Problem requirements. Once you find the line below that has "УГОЛОК ДЕКОРАТИВНЫЙ ИЗ АЛЮМИНИЯ ДЛЯ", output it and every line after it exactly, stopping after the line that has "життя. Втрата навіть", with no pictures.

Page-level text extractions.
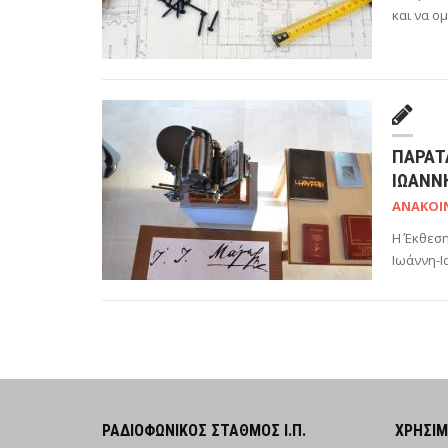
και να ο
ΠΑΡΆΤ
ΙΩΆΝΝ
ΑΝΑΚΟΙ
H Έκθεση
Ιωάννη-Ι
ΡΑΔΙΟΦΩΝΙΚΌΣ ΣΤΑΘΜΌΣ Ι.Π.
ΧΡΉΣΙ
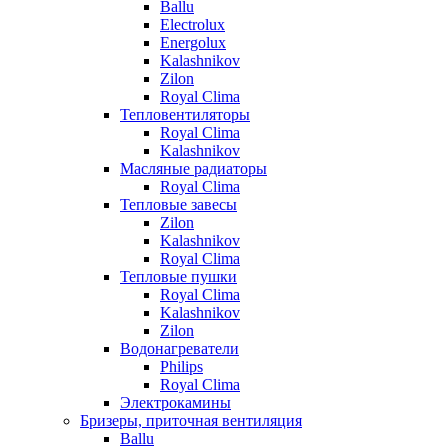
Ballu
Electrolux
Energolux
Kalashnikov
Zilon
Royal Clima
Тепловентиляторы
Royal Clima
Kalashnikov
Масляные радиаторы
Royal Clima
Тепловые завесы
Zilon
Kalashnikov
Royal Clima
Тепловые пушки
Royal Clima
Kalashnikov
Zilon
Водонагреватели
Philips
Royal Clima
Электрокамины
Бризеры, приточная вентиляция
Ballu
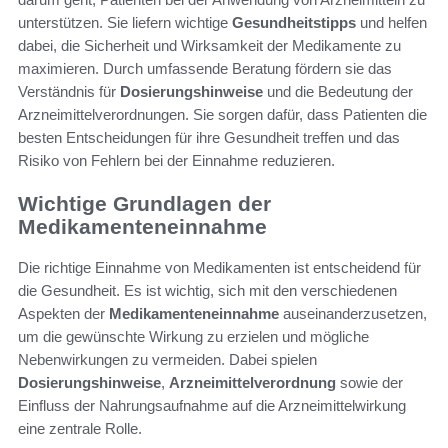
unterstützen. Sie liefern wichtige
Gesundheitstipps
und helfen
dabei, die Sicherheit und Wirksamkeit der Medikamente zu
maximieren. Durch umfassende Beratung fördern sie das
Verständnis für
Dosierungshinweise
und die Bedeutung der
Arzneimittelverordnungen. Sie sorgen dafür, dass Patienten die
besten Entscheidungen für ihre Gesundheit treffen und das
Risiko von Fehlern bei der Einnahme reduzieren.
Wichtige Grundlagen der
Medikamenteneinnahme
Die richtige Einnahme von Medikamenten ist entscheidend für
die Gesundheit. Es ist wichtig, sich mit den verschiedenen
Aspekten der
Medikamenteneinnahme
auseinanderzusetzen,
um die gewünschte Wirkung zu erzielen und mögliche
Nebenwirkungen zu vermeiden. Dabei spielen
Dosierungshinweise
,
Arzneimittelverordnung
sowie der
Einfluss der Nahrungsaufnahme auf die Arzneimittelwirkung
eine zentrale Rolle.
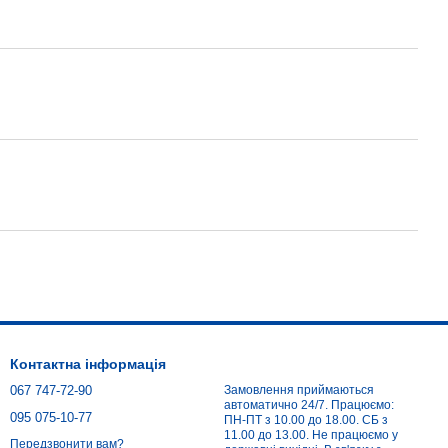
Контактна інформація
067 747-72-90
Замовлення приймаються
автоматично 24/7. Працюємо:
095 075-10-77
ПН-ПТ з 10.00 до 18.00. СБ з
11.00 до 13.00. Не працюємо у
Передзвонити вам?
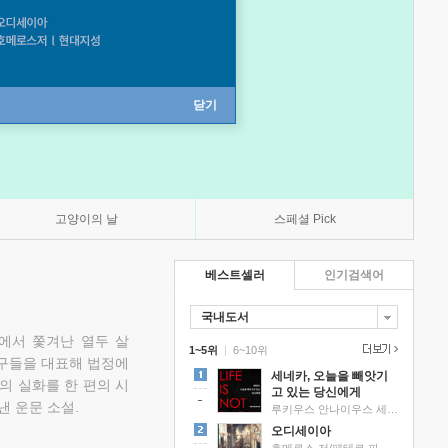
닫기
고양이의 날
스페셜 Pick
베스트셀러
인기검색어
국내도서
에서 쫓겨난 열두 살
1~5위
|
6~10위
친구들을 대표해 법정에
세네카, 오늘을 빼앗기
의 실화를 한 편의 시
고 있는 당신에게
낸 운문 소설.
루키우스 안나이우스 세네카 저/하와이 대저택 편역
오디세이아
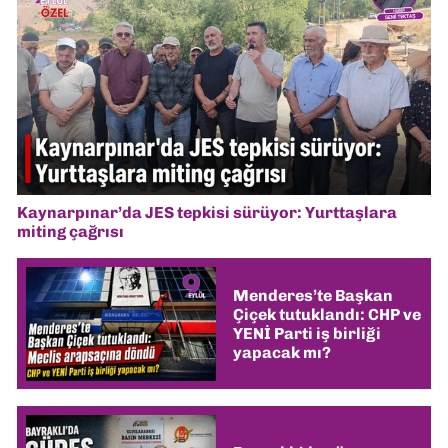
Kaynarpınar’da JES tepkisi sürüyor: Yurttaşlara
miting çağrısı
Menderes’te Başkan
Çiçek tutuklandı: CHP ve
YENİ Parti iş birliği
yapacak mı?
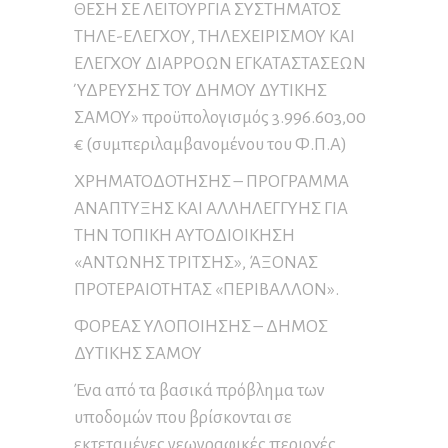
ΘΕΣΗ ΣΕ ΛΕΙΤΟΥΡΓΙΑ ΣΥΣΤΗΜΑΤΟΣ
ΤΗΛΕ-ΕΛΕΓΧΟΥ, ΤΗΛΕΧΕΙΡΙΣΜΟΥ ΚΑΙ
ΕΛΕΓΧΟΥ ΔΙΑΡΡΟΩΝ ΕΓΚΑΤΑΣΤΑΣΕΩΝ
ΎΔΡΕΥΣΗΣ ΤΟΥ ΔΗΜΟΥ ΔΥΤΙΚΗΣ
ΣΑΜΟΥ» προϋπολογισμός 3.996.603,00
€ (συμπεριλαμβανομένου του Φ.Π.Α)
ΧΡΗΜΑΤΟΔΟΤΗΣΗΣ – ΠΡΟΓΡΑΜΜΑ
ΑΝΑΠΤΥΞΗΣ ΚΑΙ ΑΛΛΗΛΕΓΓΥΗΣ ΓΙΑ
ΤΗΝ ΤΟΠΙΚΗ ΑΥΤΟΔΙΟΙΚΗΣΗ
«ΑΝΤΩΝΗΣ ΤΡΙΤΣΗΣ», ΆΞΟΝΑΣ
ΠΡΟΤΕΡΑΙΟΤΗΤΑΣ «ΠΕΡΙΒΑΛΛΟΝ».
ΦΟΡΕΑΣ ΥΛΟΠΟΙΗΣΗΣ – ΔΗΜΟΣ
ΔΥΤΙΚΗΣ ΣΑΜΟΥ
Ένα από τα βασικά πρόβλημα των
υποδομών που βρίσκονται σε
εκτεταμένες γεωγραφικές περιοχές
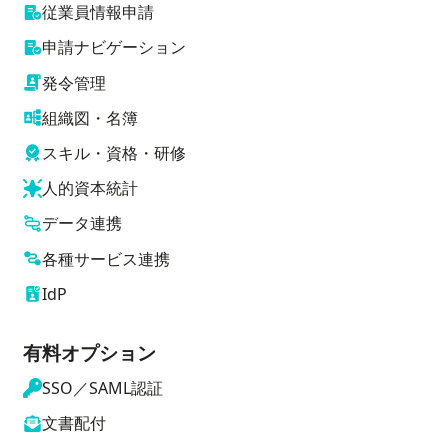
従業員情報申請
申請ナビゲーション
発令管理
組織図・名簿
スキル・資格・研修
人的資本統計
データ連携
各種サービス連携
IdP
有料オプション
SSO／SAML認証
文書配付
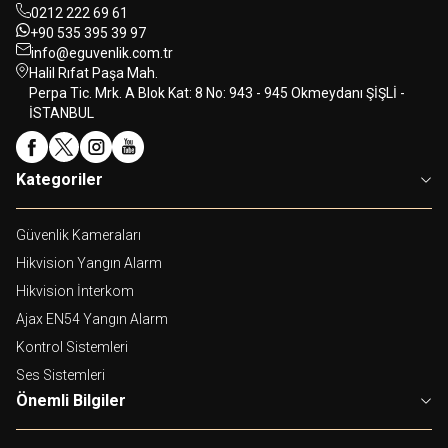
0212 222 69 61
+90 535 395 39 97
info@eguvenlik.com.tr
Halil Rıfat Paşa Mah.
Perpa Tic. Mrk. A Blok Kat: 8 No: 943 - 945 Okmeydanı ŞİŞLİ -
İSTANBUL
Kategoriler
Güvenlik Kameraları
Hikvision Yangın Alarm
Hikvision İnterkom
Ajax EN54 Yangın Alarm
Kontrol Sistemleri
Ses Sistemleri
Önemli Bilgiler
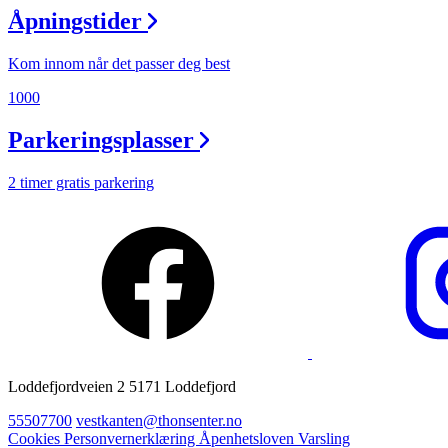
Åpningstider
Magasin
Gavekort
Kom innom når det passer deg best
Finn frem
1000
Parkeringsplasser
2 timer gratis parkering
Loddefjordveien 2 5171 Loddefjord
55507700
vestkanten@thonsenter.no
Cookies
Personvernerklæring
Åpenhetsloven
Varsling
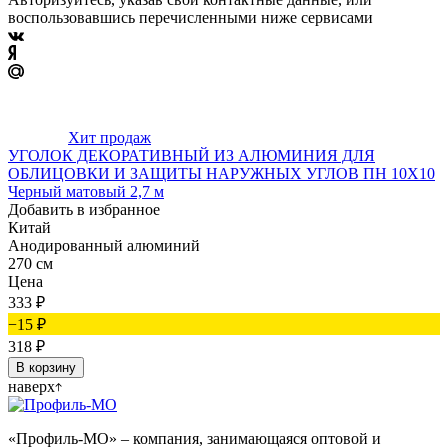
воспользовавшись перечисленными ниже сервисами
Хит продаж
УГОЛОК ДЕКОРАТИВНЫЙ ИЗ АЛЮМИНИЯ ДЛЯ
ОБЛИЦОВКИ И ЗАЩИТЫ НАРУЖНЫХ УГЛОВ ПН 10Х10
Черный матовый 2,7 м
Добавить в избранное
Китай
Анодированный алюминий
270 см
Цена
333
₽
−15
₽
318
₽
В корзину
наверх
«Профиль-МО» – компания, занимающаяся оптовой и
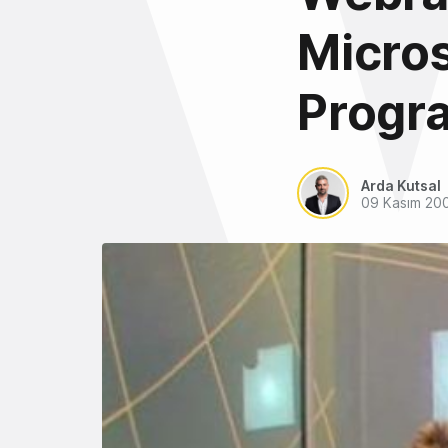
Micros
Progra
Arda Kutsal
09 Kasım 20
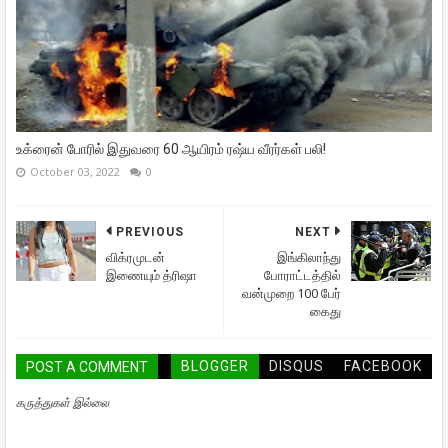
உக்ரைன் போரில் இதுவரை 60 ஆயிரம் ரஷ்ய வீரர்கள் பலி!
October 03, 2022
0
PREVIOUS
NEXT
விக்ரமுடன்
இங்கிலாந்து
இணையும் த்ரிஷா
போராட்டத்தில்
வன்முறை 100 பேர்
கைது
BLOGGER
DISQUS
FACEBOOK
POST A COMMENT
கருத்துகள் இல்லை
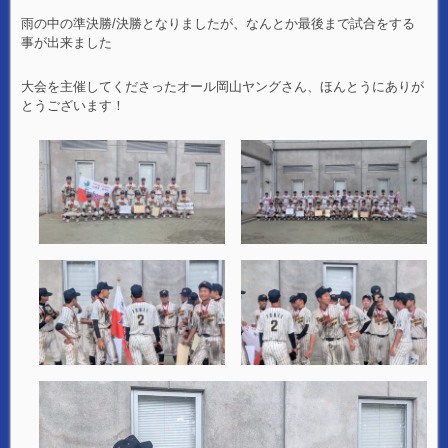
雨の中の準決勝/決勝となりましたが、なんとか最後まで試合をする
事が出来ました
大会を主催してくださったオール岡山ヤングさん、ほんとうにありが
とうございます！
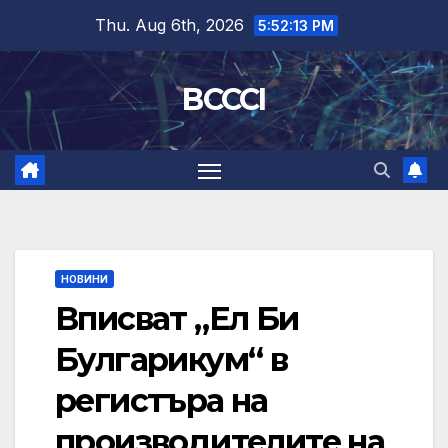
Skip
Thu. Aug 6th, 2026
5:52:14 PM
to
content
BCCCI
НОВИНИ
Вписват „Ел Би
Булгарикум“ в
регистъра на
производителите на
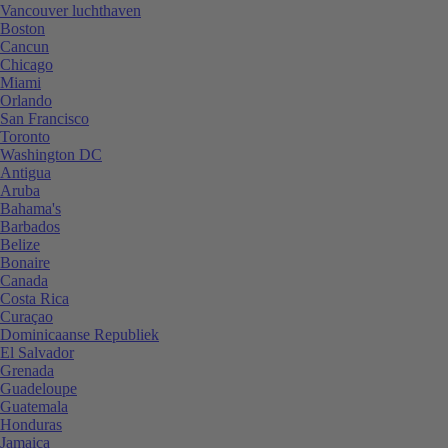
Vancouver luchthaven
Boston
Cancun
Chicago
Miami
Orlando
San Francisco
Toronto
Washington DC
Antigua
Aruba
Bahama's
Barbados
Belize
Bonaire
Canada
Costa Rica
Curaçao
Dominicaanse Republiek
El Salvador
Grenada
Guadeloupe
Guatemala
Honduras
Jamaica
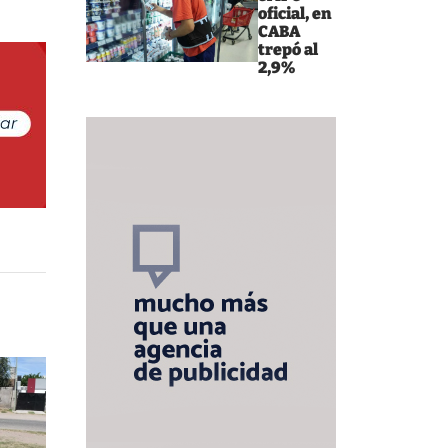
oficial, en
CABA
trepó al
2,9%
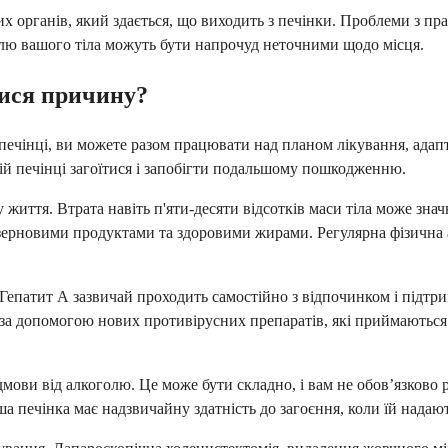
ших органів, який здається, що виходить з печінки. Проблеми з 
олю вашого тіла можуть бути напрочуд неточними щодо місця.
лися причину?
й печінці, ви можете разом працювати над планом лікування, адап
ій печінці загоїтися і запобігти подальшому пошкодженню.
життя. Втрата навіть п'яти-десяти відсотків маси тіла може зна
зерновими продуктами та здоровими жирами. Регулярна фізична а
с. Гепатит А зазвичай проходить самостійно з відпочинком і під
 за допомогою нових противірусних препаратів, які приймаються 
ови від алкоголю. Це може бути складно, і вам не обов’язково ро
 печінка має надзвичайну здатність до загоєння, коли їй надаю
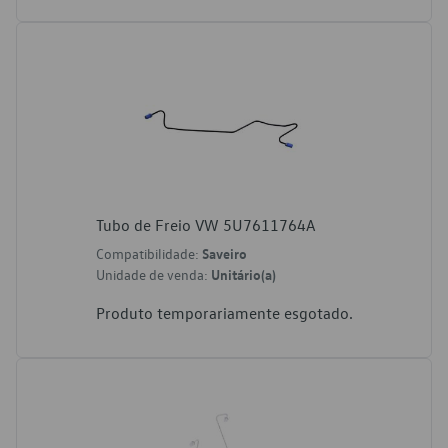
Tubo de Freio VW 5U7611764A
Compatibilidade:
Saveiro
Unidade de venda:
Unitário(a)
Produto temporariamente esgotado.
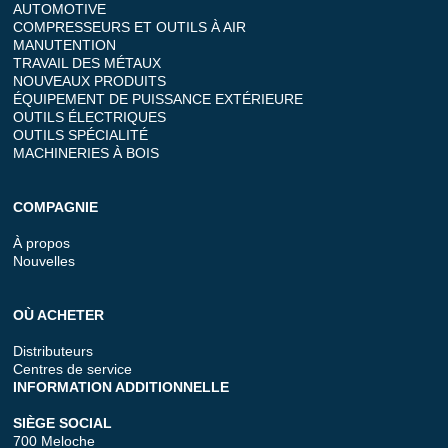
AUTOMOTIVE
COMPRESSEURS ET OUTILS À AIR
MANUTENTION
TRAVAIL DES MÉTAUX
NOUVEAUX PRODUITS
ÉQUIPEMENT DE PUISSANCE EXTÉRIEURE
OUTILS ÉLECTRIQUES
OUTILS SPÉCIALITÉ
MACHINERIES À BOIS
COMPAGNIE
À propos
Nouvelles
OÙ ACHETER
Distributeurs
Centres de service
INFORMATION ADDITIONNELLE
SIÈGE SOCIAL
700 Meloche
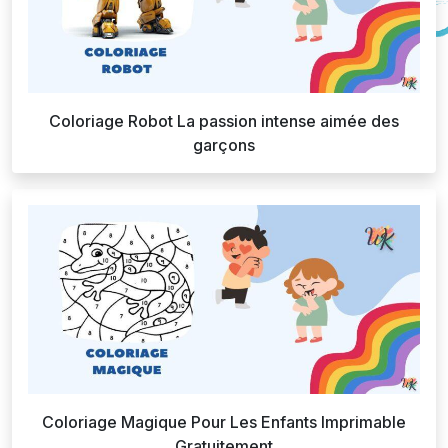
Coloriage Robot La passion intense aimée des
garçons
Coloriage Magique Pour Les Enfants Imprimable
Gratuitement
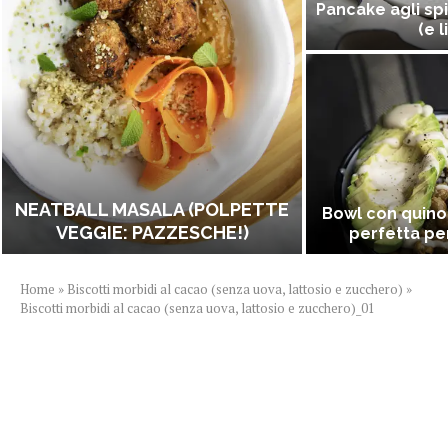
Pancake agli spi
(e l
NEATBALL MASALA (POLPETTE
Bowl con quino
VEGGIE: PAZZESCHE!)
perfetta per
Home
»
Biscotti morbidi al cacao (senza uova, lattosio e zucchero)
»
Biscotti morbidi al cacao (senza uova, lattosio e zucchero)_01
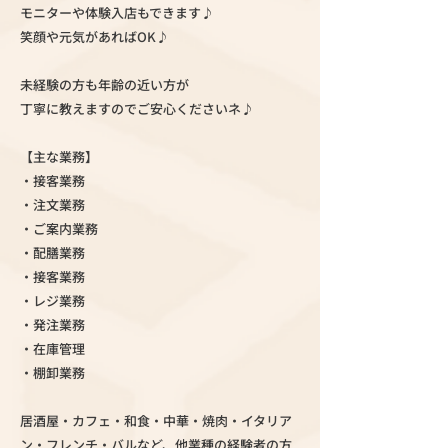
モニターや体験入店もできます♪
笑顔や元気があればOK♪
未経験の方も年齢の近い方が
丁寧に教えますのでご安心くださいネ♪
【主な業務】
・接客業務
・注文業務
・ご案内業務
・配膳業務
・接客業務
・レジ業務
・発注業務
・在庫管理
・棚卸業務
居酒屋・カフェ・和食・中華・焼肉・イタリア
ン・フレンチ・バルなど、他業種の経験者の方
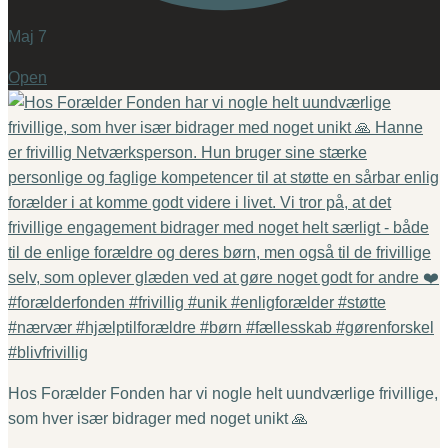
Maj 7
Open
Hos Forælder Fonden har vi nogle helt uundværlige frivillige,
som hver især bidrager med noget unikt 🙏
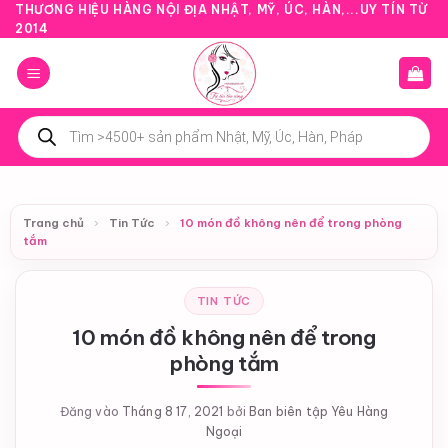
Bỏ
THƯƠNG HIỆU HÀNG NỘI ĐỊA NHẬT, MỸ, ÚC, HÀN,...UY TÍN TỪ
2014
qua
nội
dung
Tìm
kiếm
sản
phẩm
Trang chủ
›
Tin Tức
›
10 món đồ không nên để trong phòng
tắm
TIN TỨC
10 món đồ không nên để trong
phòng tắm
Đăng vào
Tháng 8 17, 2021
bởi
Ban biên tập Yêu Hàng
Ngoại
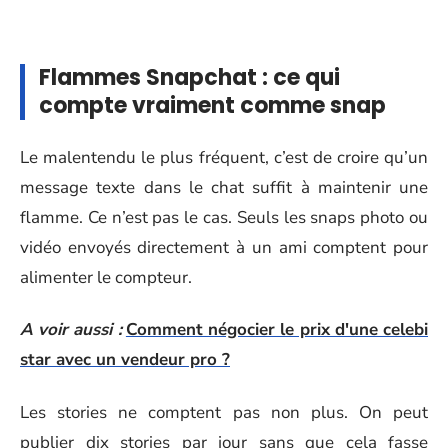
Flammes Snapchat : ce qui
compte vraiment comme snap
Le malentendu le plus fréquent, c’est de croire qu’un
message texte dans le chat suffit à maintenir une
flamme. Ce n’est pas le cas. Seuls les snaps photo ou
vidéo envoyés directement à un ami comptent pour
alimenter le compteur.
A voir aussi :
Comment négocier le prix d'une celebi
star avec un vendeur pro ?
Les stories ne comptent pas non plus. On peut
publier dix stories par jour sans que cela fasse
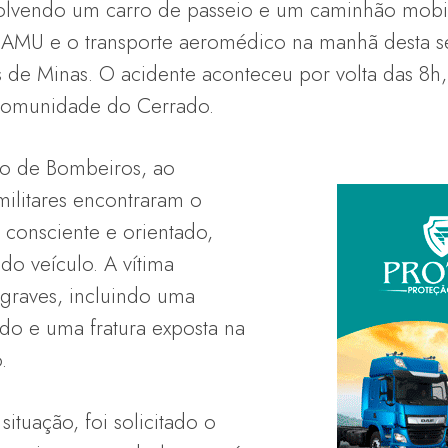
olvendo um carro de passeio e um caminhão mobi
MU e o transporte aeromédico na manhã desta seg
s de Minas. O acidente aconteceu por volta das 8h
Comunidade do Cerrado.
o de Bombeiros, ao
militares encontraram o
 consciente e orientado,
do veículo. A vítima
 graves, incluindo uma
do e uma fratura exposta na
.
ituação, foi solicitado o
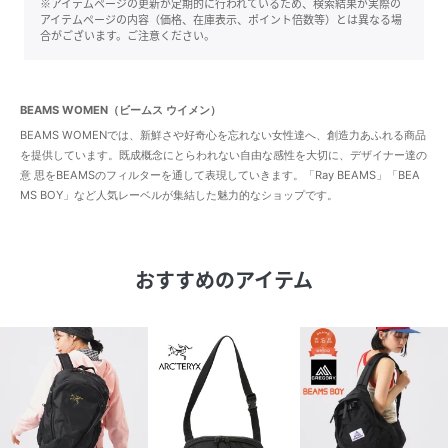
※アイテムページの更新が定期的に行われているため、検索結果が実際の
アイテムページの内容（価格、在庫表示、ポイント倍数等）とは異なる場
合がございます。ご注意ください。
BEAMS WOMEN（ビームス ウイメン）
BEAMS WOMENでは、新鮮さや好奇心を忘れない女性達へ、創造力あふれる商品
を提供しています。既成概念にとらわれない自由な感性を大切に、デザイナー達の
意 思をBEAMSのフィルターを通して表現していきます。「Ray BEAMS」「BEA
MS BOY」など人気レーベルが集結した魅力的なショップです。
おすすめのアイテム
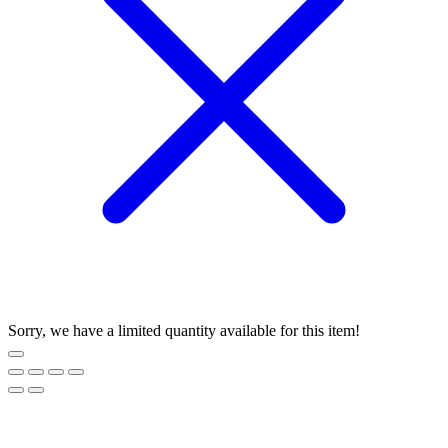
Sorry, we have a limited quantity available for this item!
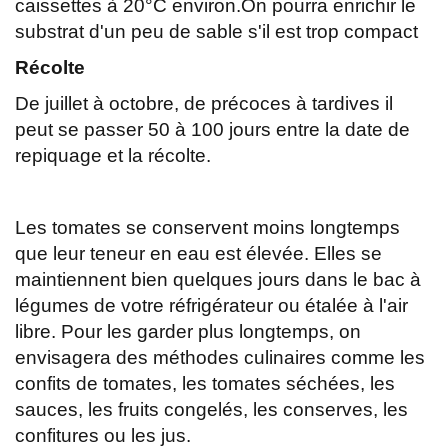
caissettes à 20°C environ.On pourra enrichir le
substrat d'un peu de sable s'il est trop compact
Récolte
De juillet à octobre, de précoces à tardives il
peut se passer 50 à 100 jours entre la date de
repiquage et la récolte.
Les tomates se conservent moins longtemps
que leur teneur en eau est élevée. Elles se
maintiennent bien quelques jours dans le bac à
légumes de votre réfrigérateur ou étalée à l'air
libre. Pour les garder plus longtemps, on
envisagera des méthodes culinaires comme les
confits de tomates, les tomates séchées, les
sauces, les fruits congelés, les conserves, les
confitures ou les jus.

Solved problem.
УГОЛОК ДЕКОРАТИВНЫЙ ИЗ АЛЮМИНИЯ ДЛЯ
ОБЛИЦОВКИ И ЗАЩИТЫ НАРУЖНЫХ УГЛОВ ПН 10Х10
Черный матовый 2,7 м
Добавить в избранное
Китай
Анодированный алюминий
270 см
Цена
333
₽
−15
₽
318
₽
В корзину
наверх
«Профиль-МО» – компания, занимающаяся оптовой и
Micros
Progra
Arda Kutsal
09 Kasım 20
உக்ரைன் போரில் இதுவரை 60 ஆயிரம் ரஷ்ய வீரர்கள் பலி!
October 03, 2022
0
PREVIOUS
NEXT
விக்ரமுடன்
இங்கிலாந்து
இணையும் த்ரிஷா
போராட்டத்தில்
வன்முறை 100 பேர்
கைது
BLOGGER
DISQUS
FACEBOOK
POST A COMMENT
கருத்துகள் இல்லை
雨の中の準決勝/決勝となりましたが、なんとか最後まで試合をする
事が出来ました
大会を主催してくださったオール岡山ヤングさん、ほんとうにありが
とうございます！
Skip
Thu. Aug 6th, 2026
5:52:14 PM
to
content
BCCCI
НОВИНИ
Вписват „Ел Би
Булгарикум“ в
регистъра на
производителите на
Vancouver luchthaven
Boston
Cancun
Chicago
Miami
Orlando
San Francisco
Toronto
Washington DC
Antigua
Aruba
Bahama's
Barbados
Belize
Bonaire
Canada
Costa Rica
Curaçao
Dominicaanse Republiek
El Salvador
Grenada
Guadeloupe
Guatemala
Honduras
Jamaica
oficial, en
CABA
trepó al
2,9%
ших органів, який здається, що виходить з печінки. Проблеми з 
олю вашого тіла можуть бути напрочуд неточними щодо місця.
лися причину?
й печінці, ви можете разом працювати над планом лікування, адап
ій печінці загоїтися і запобігти подальшому пошкодженню.
життя. Втрата навіть п'яти-десяти відсотків маси тіла може зна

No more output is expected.